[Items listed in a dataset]
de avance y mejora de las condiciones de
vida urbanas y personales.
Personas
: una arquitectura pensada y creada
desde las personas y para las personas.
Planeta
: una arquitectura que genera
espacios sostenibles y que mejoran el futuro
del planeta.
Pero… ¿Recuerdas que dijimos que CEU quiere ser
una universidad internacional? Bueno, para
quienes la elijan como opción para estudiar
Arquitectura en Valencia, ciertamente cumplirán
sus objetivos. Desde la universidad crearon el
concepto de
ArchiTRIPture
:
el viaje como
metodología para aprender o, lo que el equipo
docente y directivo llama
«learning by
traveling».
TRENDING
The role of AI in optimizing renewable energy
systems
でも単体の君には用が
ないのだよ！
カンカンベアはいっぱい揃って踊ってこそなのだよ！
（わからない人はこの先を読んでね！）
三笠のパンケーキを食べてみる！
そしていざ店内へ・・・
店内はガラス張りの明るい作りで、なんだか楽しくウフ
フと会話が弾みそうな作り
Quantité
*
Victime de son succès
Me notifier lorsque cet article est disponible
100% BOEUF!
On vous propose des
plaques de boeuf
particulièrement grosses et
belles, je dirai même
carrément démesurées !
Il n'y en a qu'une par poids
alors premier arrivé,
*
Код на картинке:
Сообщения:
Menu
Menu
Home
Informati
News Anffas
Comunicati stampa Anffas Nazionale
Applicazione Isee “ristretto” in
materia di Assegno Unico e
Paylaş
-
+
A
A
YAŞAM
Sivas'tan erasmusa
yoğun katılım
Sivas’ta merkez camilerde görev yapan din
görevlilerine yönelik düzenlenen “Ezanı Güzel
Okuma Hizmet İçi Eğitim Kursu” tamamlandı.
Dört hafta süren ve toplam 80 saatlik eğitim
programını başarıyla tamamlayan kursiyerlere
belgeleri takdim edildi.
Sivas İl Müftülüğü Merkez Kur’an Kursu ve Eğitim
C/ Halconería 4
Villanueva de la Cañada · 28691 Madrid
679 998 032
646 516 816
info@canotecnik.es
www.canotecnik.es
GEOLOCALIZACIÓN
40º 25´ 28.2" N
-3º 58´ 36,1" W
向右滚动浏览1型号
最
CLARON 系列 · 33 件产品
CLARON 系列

INSTRUCTIONS FOR THE TASK: Please copy, word for word, every line from the first line of the records through the line containing "el viaje como", with both of those lines included and nothing else.

RESPONSE AREA:
de avance y mejora de las condiciones de
vida urbanas y personales.
Personas
: una arquitectura pensada y creada
desde las personas y para las personas.
Planeta
: una arquitectura que genera
espacios sostenibles y que mejoran el futuro
del planeta.
Pero… ¿Recuerdas que dijimos que CEU quiere ser
una universidad internacional? Bueno, para
quienes la elijan como opción para estudiar
Arquitectura en Valencia, ciertamente cumplirán
sus objetivos. Desde la universidad crearon el
concepto de
ArchiTRIPture
:
el viaje como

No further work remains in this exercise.